** Source records follows **

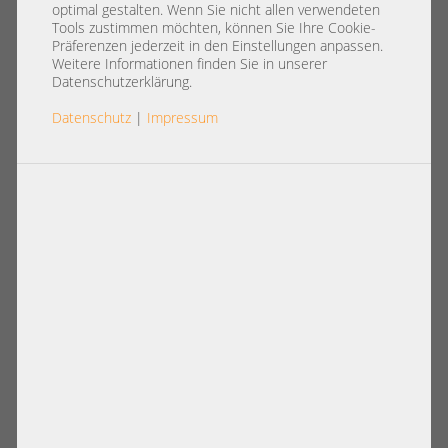
Switche
optimal gestalten. Wenn Sie nicht allen verwendeten
Tools zustimmen möchten, können Sie Ihre Cookie-
Im Serverschmiede Online Shop finden Sie managed oder
Präferenzen jederzeit in den Einstellungen anpassen.
unmanaged Switches bekannter Marken wie HP, Cisco,
Weitere Informationen finden Sie in unserer
Arista oder Brocade in verschiedenen Port- und Rack-
Datenschutzerklärung.
Größen.
Datenschutz
|
Impressum
Artikel pro Seite:
12
|
24
|
60
|
84
|
96
Ansicht:
Konfigurierbare Artikel
Arista DCS-7048T-A 48x 1GbE 4x 10GbE
Arista DCS-7050QX-32S 32x 40GbE
SFP+ fully managed Layer 3 Ethernet
QSFP+ (104x 10Gb) 4x 10GbE SFP+
Network switch 2x PSU 4x FAN
Ethernet Network Datacenter
Enterprise Switch Layer 3 19" 1U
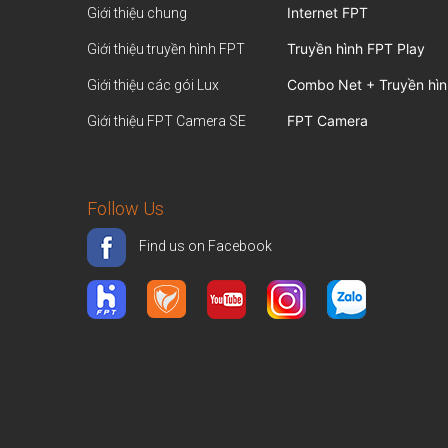
Internet FPT
Giới thiệu chung
Truyền hình FPT Play
Giới thiệu truyền hình FPT
Combo Net + Truyền hìn
Giới thiệu các gói Lux
FPT Camera
Giới thiệu FPT Camera SE
Follow Us
Find us on Facebook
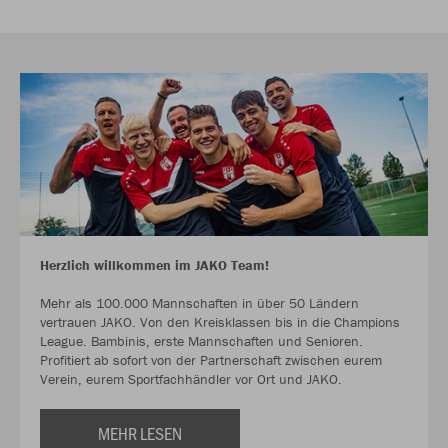
Herzlich willkommen im JAKO Team!
Mehr als 100.000 Mannschaften in über 50 Ländern
vertrauen JAKO. Von den Kreisklassen bis in die Champions
League. Bambinis, erste Mannschaften und Senioren.
Profitiert ab sofort von der Partnerschaft zwischen eurem
Verein, eurem Sportfachhändler vor Ort und JAKO.
MEHR LESEN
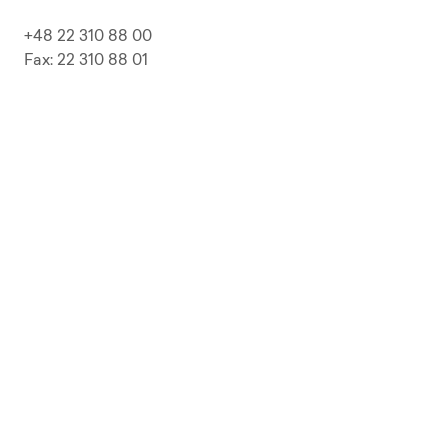
+48 22 310 88 00
Fax: 22 310 88 01
biuro@pepolska.pl
Ogłoszenia / Przetargi / Zamówienia
Kariera
Press Kit
Polityka prywatności i RODO
Polityka Jakości
Polityka Zgodności
LP Beer
Guideline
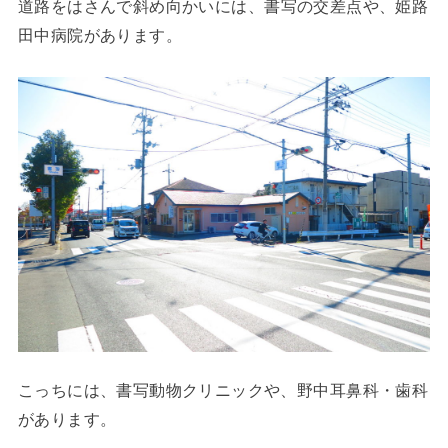
道路
をはさんで斜め向かいには、書写の交差点や、姫路
田中病院があります。
こっちには、書写動物クリニックや、野中耳鼻科・歯科
があります。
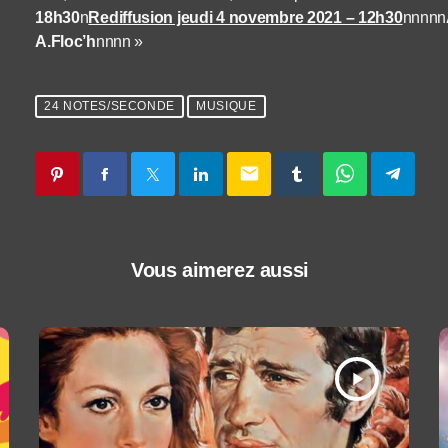
18h30
n
Rediffusion jeudi 4 novembre 2021 – 12h30
nnnnn
A.Floc’h
nnnn »
24 NOTES/SECONDE
MUSIQUE
email
Vous aimerez aussi
play_arrow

** End of Source records **

▶ **Brief**: Only the text of the records is to be reproduced exactly; skip the pictures.

▶ **Solution for this task**:
Switche
optimal gestalten. Wenn Sie nicht allen verwendeten
Tools zustimmen möchten, können Sie Ihre Cookie-
Im Serverschmiede Online Shop finden Sie managed oder
Präferenzen jederzeit in den Einstellungen anpassen.
unmanaged Switches bekannter Marken wie HP, Cisco,
Weitere Informationen finden Sie in unserer
Arista oder Brocade in verschiedenen Port- und Rack-
Datenschutzerklärung.
Größen.
Datenschutz
|
Impressum
Artikel pro Seite:
12
|
24
|
60
|
84
|
96
Ansicht:
Konfigurierbare Artikel
Arista DCS-7048T-A 48x 1GbE 4x 10GbE
Arista DCS-7050QX-32S 32x 40GbE
SFP+ fully managed Layer 3 Ethernet
QSFP+ (104x 10Gb) 4x 10GbE SFP+
Network switch 2x PSU 4x FAN
Ethernet Network Datacenter
Enterprise Switch Layer 3 19" 1U
Internet FPT
Giới thiệu chung
Truyền hình FPT Play
Giới thiệu truyền hình FPT
Combo Net + Truyền hìn
Giới thiệu các gói Lux
FPT Camera
Giới thiệu FPT Camera SE
Follow Us
Find us on Facebook
Herzlich willkommen im JAKO Team!
Mehr als 100.000 Mannschaften in über 50 Ländern
vertrauen JAKO. Von den Kreisklassen bis in die Champions
League. Bambinis, erste Mannschaften und Senioren.
Profitiert ab sofort von der Partnerschaft zwischen eurem
Verein, eurem Sportfachhändler vor Ort und JAKO.
MEHR LESEN
+48 22 310 88 00
Fax: 22 310 88 01
biuro@pepolska.pl
Ogłoszenia / Przetargi / Zamówienia
Kariera
Press Kit
Polityka prywatności i RODO
Polityka Jakości
Polityka Zgodności
LP Beer
Guideline
道路
をはさんで斜め向かいには、書写の交差点や、姫路
田中病院があります。
こっちには、書写動物クリニックや、野中耳鼻科・歯科
があります。
18h30
n
Rediffusion jeudi 4 novembre 2021 – 12h30
nnnnn
A.Floc’h
nnnn »
24 NOTES/SECONDE
MUSIQUE
email
Vous aimerez aussi
play_arrow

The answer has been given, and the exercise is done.